The proposal would actively disadvantage trade with other regions, the group said. “Given that the NAFTA Marking Rules are easier to apply, utilizing those rules to determine the origin of goods imported from Canada and Mexico for all non-preferential purposes, while applying the traditional substantial transformation test to goods from all other countries, provides a distinct advantage to products of Canada and [Mexico] vis-a-vis other countries,” it said. The use of “objective and easy-to-apply rules of origin” only for products from Canada and Mexico also likely goes against U.S. obligations under World Trade Organization agreements.

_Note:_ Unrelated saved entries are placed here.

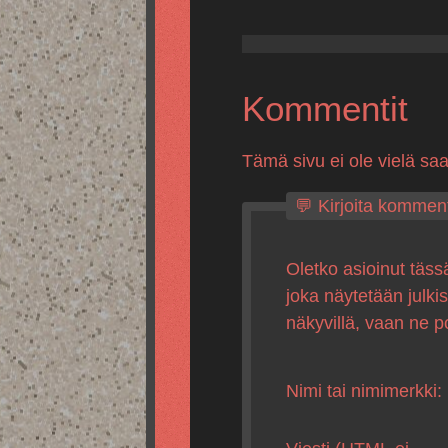
Kommentit
Tämä sivu ei ole vielä sa
💬 Kirjoita komment
Oletko asioinut täss
joka näytetään julki
näkyvillä, vaan ne p
Nimi tai nimimerkki: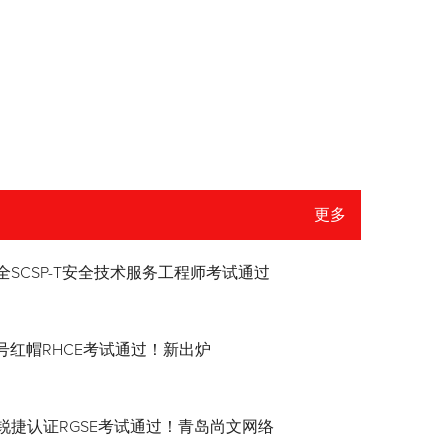
更多
全SCSP-T安全技术服务工程师考试通过
8.4号红帽RHCE考试通过！新出炉
锐捷认证RGSE考试通过！青岛尚文网络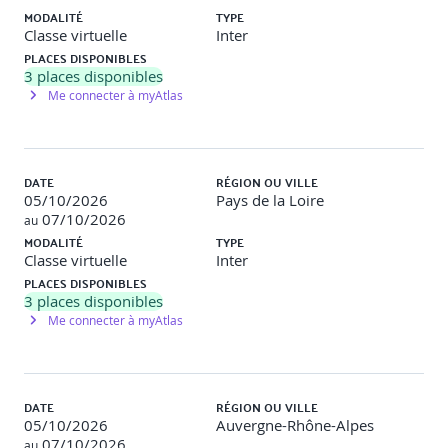
Echanges
MODALITÉ
TYPE
Classe virtuelle
Inter
Echanges sur son style de recruteur et ses expériences difficiles
PLACES DISPONIBLES
en entretien de recrutement.
3
places disponibles
Me connecter à myAtlas
Questionner son commanditaire sur ses besoins en
recrutement
DATE
RÉGION OU VILLE
05/10/2026
Pays de la Loire
07/10/2026
au
Distinguer capacité, compétence, potentiel et talent.
MODALITÉ
Définir les aptitudes professionnelles, les soft skills
TYPE
Classe virtuelle
pour minimiser les risques d’erreur de sélection.
Inter
Définir le besoin du commanditaire à l’aide d’outils :
PLACES DISPONIBLES
fiches métiers, OMMDC, QQOQCPC.
3
places disponibles
Convenir des compétences indispensables et
Me connecter à myAtlas
souhaitées.
Créer ou mettre à jour une définition de poste et un
profil de poste.
Créer un rétroplanning des actions à mener et des
DATE
RÉGION OU VILLE
acteurs concernés.
05/10/2026
Auvergne-Rhône-Alpes
07/10/2026
au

CBP's proposal is “puzzling” because it fails to resolve the two issues it seeks to, BACM said. “[T'here is a real possibility that applying these two rules to the same manufacturing operations results in two different origins,” the group said. “By contrast, today, that same company has to apply only one rule of origin in order to make that determination. Therefore, the proposal should not be adopted because it does not address the underlying issues.”
Instead of the CBP proposal, “[w]e submit that there are two better options for addressing these issues than the current proposal,” BACM said. “One option would be to utilize the NAFTA Marking Rules for all non-preferential origin determinations regardless of the country of export (i.e., stop using the traditional substantial transformation test). Another option would be to use the traditional substantial transformation test for all non-preferential origin determinations regardless of the country of export. Unlike the hybrid approach proposed in the NPRM, both of these options would eliminate having to apply two sets of rules of non-preferential rules of origin (and the inconsistent CBP rulings that result therefrom). Of course, the first option has the added benefit of utilizing objective tariff-based rules that are predictable and easier to apply.”
BACM is represented by Sidley Austin lawyer Ted Murphy, who noted some concerns soon after the proposal was issued (see 2107080040). Comments in the docket are due Sept. 7.